The reason is usually a mix of three things: lack of awareness, timing, and cost sensitivity. Early on, revenue is unpredictable, and legal advice feels expensive. But the problem is that if you don’t secure trademark registration for your business identity early, someone else might do it instead.

This is what happened in the case of Jools LeBron. When her “very demure,very mindful” video went viral on TikTok, the phrase became strongly associated with her almost overnight. With that, her audience grew to over 2 million followers. Within weeks, however, another individual filed a trademark application for “VERY DEMURE . . VERY MINDFUL . .” in connection with advertising and marketing services.

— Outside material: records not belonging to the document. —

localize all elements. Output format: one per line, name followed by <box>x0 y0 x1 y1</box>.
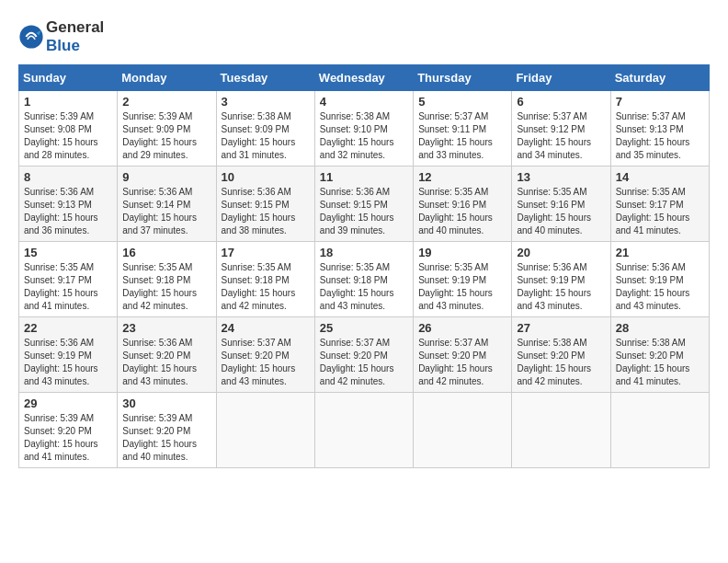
calendar-cell: 19 Sunrise: 5:35 AM Sunset: 9:19 PM Dayl… <box>414 242 512 317</box>
day-info: Sunrise: 5:37 AM Sunset: 9:12 PM Dayligh… <box>517 110 605 162</box>
calendar-cell: 2 Sunrise: 5:39 AM Sunset: 9:09 PM Dayli… <box>118 91 216 167</box>
calendar-table: SundayMondayTuesdayWednesdayThursdayFrid… <box>18 64 710 468</box>
calendar-cell <box>216 393 314 468</box>
logo-general-text: General <box>46 18 104 36</box>
day-info: Sunrise: 5:36 AM Sunset: 9:19 PM Dayligh… <box>24 337 112 388</box>
day-info: Sunrise: 5:36 AM Sunset: 9:15 PM Dayligh… <box>320 186 408 237</box>
day-info: Sunrise: 5:35 AM Sunset: 9:19 PM Dayligh… <box>418 261 506 313</box>
day-number: 28 <box>616 321 704 335</box>
day-info: Sunrise: 5:37 AM Sunset: 9:20 PM Dayligh… <box>222 337 310 388</box>
day-info: Sunrise: 5:35 AM Sunset: 9:18 PM Dayligh… <box>222 261 310 313</box>
calendar-cell: 1 Sunrise: 5:39 AM Sunset: 9:08 PM Dayli… <box>19 91 118 167</box>
calendar-cell: 25 Sunrise: 5:37 AM Sunset: 9:20 PM Dayl… <box>314 317 413 393</box>
day-info: Sunrise: 5:38 AM Sunset: 9:09 PM Dayligh… <box>222 110 310 162</box>
day-info: Sunrise: 5:37 AM Sunset: 9:20 PM Dayligh… <box>418 337 506 388</box>
calendar-cell: 9 Sunrise: 5:36 AM Sunset: 9:14 PM Dayli… <box>118 167 216 242</box>
day-number: 19 <box>418 246 506 259</box>
day-number: 29 <box>24 396 112 410</box>
calendar-cell: 23 Sunrise: 5:36 AM Sunset: 9:20 PM Dayl… <box>118 317 216 393</box>
calendar-cell: 6 Sunrise: 5:37 AM Sunset: 9:12 PM Dayli… <box>512 91 610 167</box>
day-number: 5 <box>418 95 506 109</box>
col-header-thursday: Thursday <box>414 65 512 91</box>
calendar-cell: 29 Sunrise: 5:39 AM Sunset: 9:20 PM Dayl… <box>19 393 118 468</box>
logo: General Blue <box>18 18 104 55</box>
day-number: 26 <box>418 321 506 335</box>
day-info: Sunrise: 5:35 AM Sunset: 9:17 PM Dayligh… <box>616 186 704 237</box>
day-number: 17 <box>222 246 310 259</box>
day-number: 2 <box>122 95 210 109</box>
col-header-wednesday: Wednesday <box>314 65 413 91</box>
day-info: Sunrise: 5:35 AM Sunset: 9:16 PM Dayligh… <box>418 186 506 237</box>
calendar-cell: 26 Sunrise: 5:37 AM Sunset: 9:20 PM Dayl… <box>414 317 512 393</box>
day-number: 22 <box>24 321 112 335</box>
calendar-cell: 14 Sunrise: 5:35 AM Sunset: 9:17 PM Dayl… <box>610 167 709 242</box>
logo-icon <box>18 24 44 50</box>
day-info: Sunrise: 5:35 AM Sunset: 9:17 PM Dayligh… <box>24 261 112 313</box>
calendar-cell: 18 Sunrise: 5:35 AM Sunset: 9:18 PM Dayl… <box>314 242 413 317</box>
day-info: Sunrise: 5:36 AM Sunset: 9:19 PM Dayligh… <box>616 261 704 313</box>
day-info: Sunrise: 5:39 AM Sunset: 9:09 PM Dayligh… <box>122 110 210 162</box>
col-header-monday: Monday <box>118 65 216 91</box>
day-number: 3 <box>222 95 310 109</box>
col-header-sunday: Sunday <box>19 65 118 91</box>
day-number: 16 <box>122 246 210 259</box>
col-header-saturday: Saturday <box>610 65 709 91</box>
col-header-friday: Friday <box>512 65 610 91</box>
calendar-cell: 3 Sunrise: 5:38 AM Sunset: 9:09 PM Dayli… <box>216 91 314 167</box>
calendar-cell: 8 Sunrise: 5:36 AM Sunset: 9:13 PM Dayli… <box>19 167 118 242</box>
calendar-cell: 12 Sunrise: 5:35 AM Sunset: 9:16 PM Dayl… <box>414 167 512 242</box>
day-info: Sunrise: 5:36 AM Sunset: 9:13 PM Dayligh… <box>24 186 112 237</box>
day-number: 10 <box>222 170 310 184</box>
day-number: 1 <box>24 95 112 109</box>
calendar-cell: 7 Sunrise: 5:37 AM Sunset: 9:13 PM Dayli… <box>610 91 709 167</box>
day-info: Sunrise: 5:39 AM Sunset: 9:20 PM Dayligh… <box>122 412 210 464</box>
day-info: Sunrise: 5:37 AM Sunset: 9:20 PM Dayligh… <box>320 337 408 388</box>
day-info: Sunrise: 5:38 AM Sunset: 9:10 PM Dayligh… <box>320 110 408 162</box>
calendar-header-row: SundayMondayTuesdayWednesdayThursdayFrid… <box>19 65 710 91</box>
day-number: 24 <box>222 321 310 335</box>
day-number: 4 <box>320 95 408 109</box>
day-info: Sunrise: 5:35 AM Sunset: 9:16 PM Dayligh… <box>517 186 605 237</box>
calendar-cell: 17 Sunrise: 5:35 AM Sunset: 9:18 PM Dayl… <box>216 242 314 317</box>
day-info: Sunrise: 5:37 AM Sunset: 9:13 PM Dayligh… <box>616 110 704 162</box>
day-number: 12 <box>418 170 506 184</box>
calendar-cell: 11 Sunrise: 5:36 AM Sunset: 9:15 PM Dayl… <box>314 167 413 242</box>
day-info: Sunrise: 5:36 AM Sunset: 9:19 PM Dayligh… <box>517 261 605 313</box>
day-number: 27 <box>517 321 605 335</box>
calendar-cell: 5 Sunrise: 5:37 AM Sunset: 9:11 PM Dayli… <box>414 91 512 167</box>
day-number: 13 <box>517 170 605 184</box>
day-number: 7 <box>616 95 704 109</box>
day-number: 23 <box>122 321 210 335</box>
day-number: 25 <box>320 321 408 335</box>
calendar-cell: 4 Sunrise: 5:38 AM Sunset: 9:10 PM Dayli… <box>314 91 413 167</box>
calendar-cell: 28 Sunrise: 5:38 AM Sunset: 9:20 PM Dayl… <box>610 317 709 393</box>
day-number: 14 <box>616 170 704 184</box>
calendar-cell: 30 Sunrise: 5:39 AM Sunset: 9:20 PM Dayl… <box>118 393 216 468</box>
day-info: Sunrise: 5:39 AM Sunset: 9:20 PM Dayligh… <box>24 412 112 464</box>
calendar-cell: 10 Sunrise: 5:36 AM Sunset: 9:15 PM Dayl… <box>216 167 314 242</box>
day-info: Sunrise: 5:36 AM Sunset: 9:14 PM Dayligh… <box>122 186 210 237</box>
calendar-week-row: 8 Sunrise: 5:36 AM Sunset: 9:13 PM Dayli… <box>19 167 710 242</box>
calendar-cell: 24 Sunrise: 5:37 AM Sunset: 9:20 PM Dayl… <box>216 317 314 393</box>
day-info: Sunrise: 5:35 AM Sunset: 9:18 PM Dayligh… <box>122 261 210 313</box>
calendar-cell <box>610 393 709 468</box>
day-number: 15 <box>24 246 112 259</box>
day-number: 11 <box>320 170 408 184</box>
logo-blue-text: Blue <box>46 37 80 54</box>
calendar-week-row: 1 Sunrise: 5:39 AM Sunset: 9:08 PM Dayli… <box>19 91 710 167</box>
calendar-week-row: 29 Sunrise: 5:39 AM Sunset: 9:20 PM Dayl… <box>19 393 710 468</box>
calendar-cell <box>314 393 413 468</box>
day-number: 9 <box>122 170 210 184</box>
day-number: 20 <box>517 246 605 259</box>
day-number: 8 <box>24 170 112 184</box>
day-info: Sunrise: 5:37 AM Sunset: 9:11 PM Dayligh… <box>418 110 506 162</box>
calendar-week-row: 15 Sunrise: 5:35 AM Sunset: 9:17 PM Dayl… <box>19 242 710 317</box>
calendar-cell: 22 Sunrise: 5:36 AM Sunset: 9:19 PM Dayl… <box>19 317 118 393</box>
day-number: 6 <box>517 95 605 109</box>
day-number: 21 <box>616 246 704 259</box>
day-number: 30 <box>122 396 210 410</box>
calendar-cell <box>512 393 610 468</box>
calendar-cell: 16 Sunrise: 5:35 AM Sunset: 9:18 PM Dayl… <box>118 242 216 317</box>
day-info: Sunrise: 5:39 AM Sunset: 9:08 PM Dayligh… <box>24 110 112 162</box>
day-info: Sunrise: 5:36 AM Sunset: 9:15 PM Dayligh… <box>222 186 310 237</box>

When a phrase, brand name, or slogan becomes popular, it stops being just content. It becomes a commercial identifier. It can sit on merchandise. It can anchor sponsorship campaigns. It can form the basis of licensing deals. But if that identifier is not protected, it becomes vulnerable the moment it proves valuable.

The core function of trademarks in an AI economy

Trademark law is not about creativity. It is about commercial origin.

When someone sees your brand name, logo, podcast title, or course name, they are not just seeing words. They are seeing a signal: this comes from a particular source. Trademark law protects that signal because consumer trust depends on it.

Trademarks were not designed with generative AI in mind. Yet their core principle, preventing consumer confusion in commerce, applies directly to AI-driven impersonation.

If an AI-generated account uses your registered brand name to sell a competing online course, that is a classic trademark problem. If a synthetic voice is used in an advertisement implying endorsement, that can fall under trademark and related unfair competition laws. The technology is new; the doctrine is not.

For small influencers, this means something important: there are ways to protect your brand, and it requires understanding and strategically using existing trademark principles.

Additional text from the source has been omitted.